- What is required:
Once the pictures have been excluded, set down each remaining entry word for word.

++++ Available records ++++

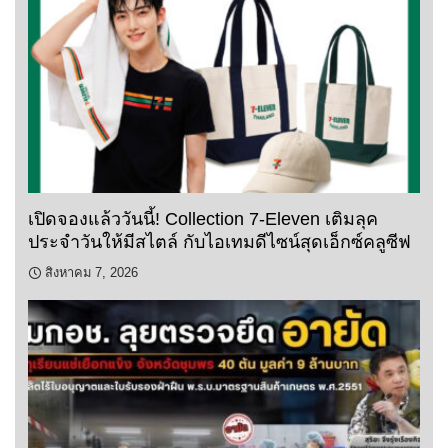
เปิดจองแล้ววันนี้! Collection 7-Eleven เติมลุค
ประจำวันให้มีสไตล์ กับไอเทมดีไซน์สุดเอ็กซ์คลูซีฟ
สิงหาคม 7, 2026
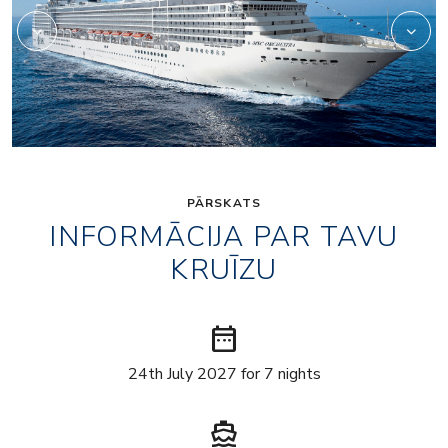
PĀRSKATS
INFORMĀCIJA PAR TAVU
KRUĪZU
date_range
24th July 2027 for 7 nights
directions_boat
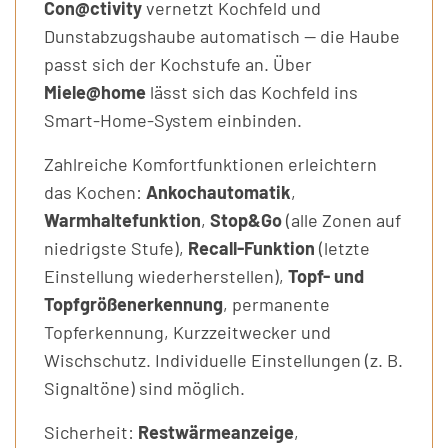
Con@ctivity
vernetzt Kochfeld und
Dunstabzugshaube automatisch — die Haube
passt sich der Kochstufe an. Über
Miele@home
lässt sich das Kochfeld ins
Smart-Home-System einbinden.
Zahlreiche Komfortfunktionen erleichtern
das Kochen:
Ankochautomatik
,
Warmhaltefunktion
,
Stop&Go
(alle Zonen auf
niedrigste Stufe),
Recall-Funktion
(letzte
Einstellung wiederherstellen),
Topf- und
Topfgrößenerkennung
, permanente
Topferkennung, Kurzzeitwecker und
Wischschutz. Individuelle Einstellungen (z. B.
Signaltöne) sind möglich.
Sicherheit:
Restwärmeanzeige
,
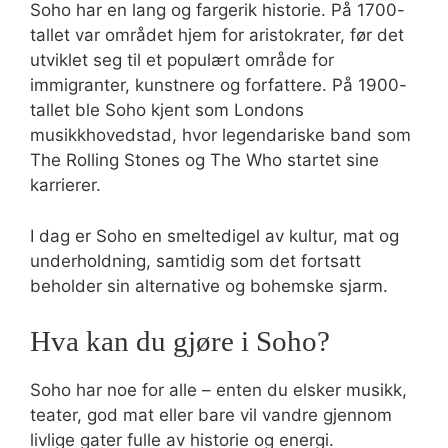
Soho har en lang og fargerik historie. På 1700-
tallet var området hjem for aristokrater, før det
utviklet seg til et populært område for
immigranter, kunstnere og forfattere. På 1900-
tallet ble Soho kjent som Londons
musikkhovedstad, hvor legendariske band som
The Rolling Stones og The Who startet sine
karrierer.
I dag er Soho en smeltedigel av kultur, mat og
underholdning, samtidig som det fortsatt
beholder sin alternative og bohemske sjarm.
Hva kan du gjøre i Soho?
Soho har noe for alle – enten du elsker musikk,
teater, god mat eller bare vil vandre gjennom
livlige gater fulle av historie og energi.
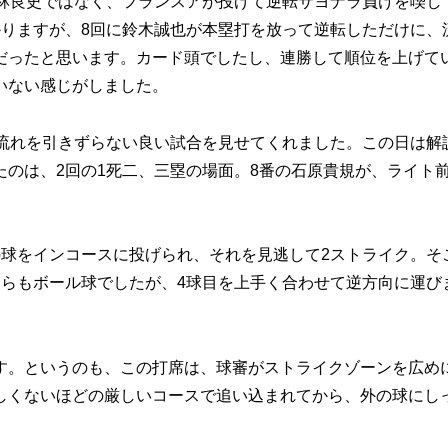
林良史ではなく、フランスアが投げて逆転サヨナラ負けを喫し
かりますが、8回に鈴木誠也が本塁打を放って逆転しただけに、
だったと思います。カード頭でしたし、連勝して順位を上げて
いない感じがしました。
流れを引きずらない良い試合を見せてくれました。この日は解
のは、2回の1死二、三塁の場面。8番の石原貴規が、ライト
球をインコースに投げられ、それを見逃して2ストライク。そ
ちらもボール球でしたが、4球目を上手く合わせて逆方向に運び
。というのも、この打席は、球審がストライクゾーンを広め
しくないほどの厳しいコースで追い込まれてから、外の球にし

++++

- Output:
เปิดจองแล้ววันนี้! Collection 7-Eleven เติมลุค
ประจำวันให้มีสไตล์ กับไอเทมดีไซน์สุดเอ็กซ์คลูซีฟ
สิงหาคม 7, 2026
PĀRSKATS
INFORMĀCIJA PAR TAVU
KRUĪZU
date_range
24th July 2027 for 7 nights
directions_boat
Con@ctivity
vernetzt Kochfeld und
Dunstabzugshaube automatisch — die Haube
passt sich der Kochstufe an. Über
Miele@home
lässt sich das Kochfeld ins
Smart-Home-System einbinden.
Zahlreiche Komfortfunktionen erleichtern
das Kochen:
Ankochautomatik
,
Warmhaltefunktion
,
Stop&Go
(alle Zonen auf
niedrigste Stufe),
Recall-Funktion
(letzte
Einstellung wiederherstellen),
Topf- und
Topfgrößenerkennung
, permanente
Topferkennung, Kurzzeitwecker und
Wischschutz. Individuelle Einstellungen (z. B.
Signaltöne) sind möglich.
Sicherheit:
Restwärmeanzeige
,
Soho har en lang og fargerik historie. På 1700-
tallet var området hjem for aristokrater, før det
utviklet seg til et populært område for
immigranter, kunstnere og forfattere. På 1900-
tallet ble Soho kjent som Londons
musikkhovedstad, hvor legendariske band som
The Rolling Stones og The Who startet sine
karrierer.
I dag er Soho en smeltedigel av kultur, mat og
underholdning, samtidig som det fortsatt
beholder sin alternative og bohemske sjarm.
Hva kan du gjøre i Soho?
Soho har noe for alle – enten du elsker musikk,
teater, god mat eller bare vil vandre gjennom
livlige gater fulle av historie og energi.
林良史ではなく、フランスアが投げて逆転サヨナラ負けを喫し
かりますが、8回に鈴木誠也が本塁打を放って逆転しただけに、
だったと思います。カード頭でしたし、連勝して順位を上げて
いない感じがしました。
流れを引きずらない良い試合を見せてくれました。この日は解
のは、2回の1死二、三塁の場面。8番の石原貴規が、ライト
球をインコースに投げられ、それを見逃して2ストライク。そ
ちらもボール球でしたが、4球目を上手く合わせて逆方向に運び
。というのも、この打席は、球審がストライクゾーンを広め
しくないほどの厳しいコースで追い込まれてから、外の球にし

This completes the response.